Os olhos marejados não escondem a dor das lembranças daquela noite de 19 de novembro de 2020, quando Milena Borges Alves chegou ao estacionamento do supermercado Carrefour, no bairro Passo D’Areia, na zona Norte de Porto Alegre, e viu o marido João Alberto Freitas ensanguentado e sendo segurado por seguranças no chão.
“Eu fiquei sem ação. Como é que ele ia fazer alguma coisa se ele estava contido? Um deles tava com o joelho na nuca dele e o outro no pulmão. Aí foi questão de segundos quando ele falou: me ajuda Milena.
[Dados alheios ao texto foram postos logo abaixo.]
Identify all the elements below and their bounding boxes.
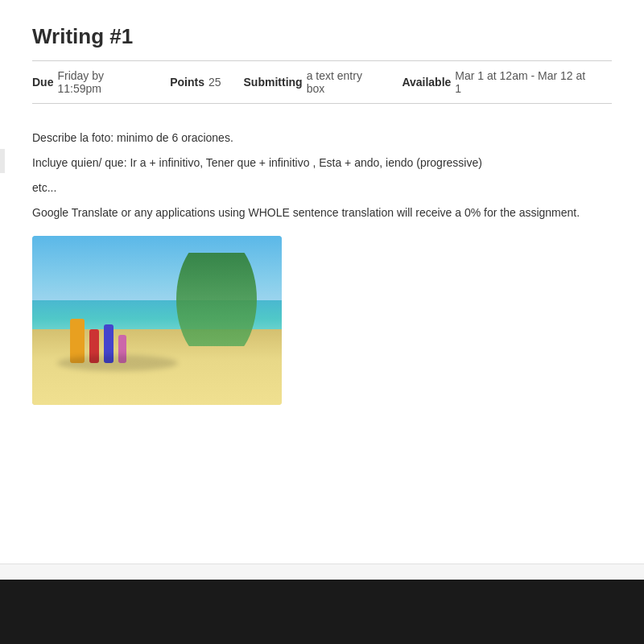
description-line-3: etc...: [32, 180, 612, 196]
shadow-layer: [57, 355, 178, 371]
beach-photo: [32, 236, 282, 405]
due-label: Due: [32, 76, 53, 89]
due-value: Friday by 11:59pm: [57, 69, 147, 95]
meta-bar: Due Friday by 11:59pm Points 25 Submitti…: [32, 60, 612, 104]
points-value: 25: [208, 76, 221, 89]
description-line-1: Describe la foto: minimo de 6 oraciones.: [32, 130, 612, 147]
available-meta: Available Mar 1 at 12am - Mar 12 at 1: [402, 69, 589, 95]
description-section: Describe la foto: minimo de 6 oraciones.…: [32, 122, 612, 437]
assignment-title: Writing #1: [32, 24, 612, 49]
bottom-bar: [0, 580, 644, 644]
available-label: Available: [402, 76, 451, 89]
submitting-value: a text entry box: [307, 69, 380, 95]
due-meta: Due Friday by 11:59pm: [32, 69, 147, 95]
palms-layer: [176, 253, 257, 346]
description-line-4: Google Translate or any applications usi…: [32, 204, 612, 221]
sidebar-indicator: [0, 149, 5, 173]
beach-image-container: [32, 236, 612, 405]
submitting-meta: Submitting a text entry box: [244, 69, 380, 95]
points-meta: Points 25: [170, 76, 221, 89]
submitting-label: Submitting: [244, 76, 303, 89]
available-value: Mar 1 at 12am - Mar 12 at 1: [455, 69, 589, 95]
description-line-2: Incluye quien/ que: Ir a + infinitivo, T…: [32, 155, 612, 171]
points-label: Points: [170, 76, 204, 89]
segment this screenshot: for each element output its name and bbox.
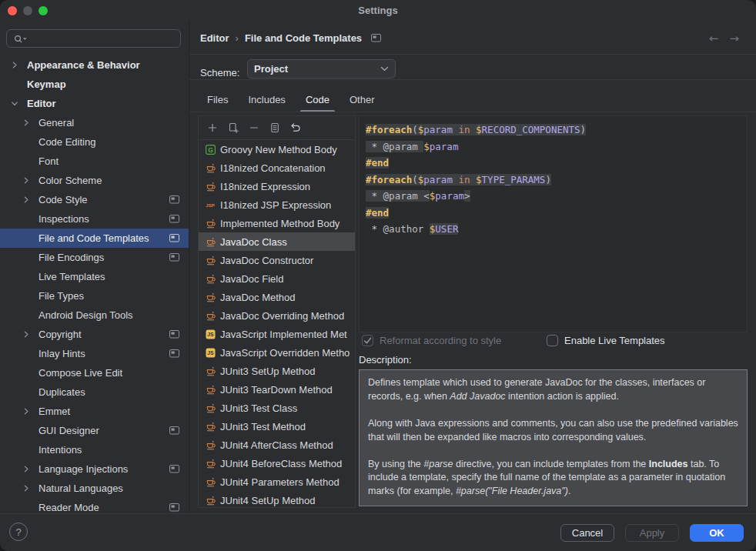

Ele já tava morrendo”, lembrou.
A morte de João Alberto Freitas, após uma sessão de espancamento, completou cinco anos nessa quarta-feira (19), sem previsão de uma data para a realização do tribunal do júri dos seis réus pelo crime.
Com a repercussão do caso na imprensa e boatos que passaram a ser espalhados na internet sobre o marido morto, Milena conta que o cotidiano, até então feliz com Beto, como era conhecido, se transformou em uma rotina de remédios e isolamento:
“Olha, na época até inventaram que ele roubou, que ele tava me espancando dentro do mercado. As câmeras mostram que não aconteceu nada. Foram histórias que foram sendo inventadas para manchar a imagem dele”, conta.
“Eu não sabia que isso tinha sido mundialmente falado, tá? Sabe por tanto que eu não via TV, não escutava rádio, não via nada assim. Então eu me isolei. E aquilo era muito forte. Portanto, que até hoje eu não consigo ver aquela cena”, completa.
Em julho de 2024, o TJRS (Tribunal de Justiça do Rio Grande do Sul) rejeitou o crime de racismo como qualificadora de motivo torpe para o crime, contrariando os entendimentos da PCRS (Polícia Civil do Rio Grande do Sul) e do MPRS (Ministério Público do Rio Grande do Sul). O MP recorreu da decisão. Para Milena, Beto não teria sido morto se fosse branco:
“Eu fiquei surpresa. Eu creio que foi racismo, que se fosse um branco, não tinha acontecido isso”.
Milena espera que situações como a que aconteceu com Beto não se repitam:
“Tem vários episódios que acontecem com os negros (espero) que não aconteçam mais. Porque a gente é tudo ser humano, tudo igual, independente da cor, somos iguais”.
O que diz o Grupo Carrefour
Por meio de nota, o Grupo Carrefour destaca que desde a morte de João Alberto Freitas, “a empresa assumiu a responsabilidade de promover mudanças estruturais contínuas para que episódios como este não se repitam”.
A empresa cita uma mudança no modelo de segurança; a assinatura de um Termo de Ajustamento de Conduta (TAC) com o Ministério Público e entidades da sociedade civil; política de tolerância zero incluindo uma cláusula contratual que pune condutas racistas de funcionários e fornecedores; e capacitação.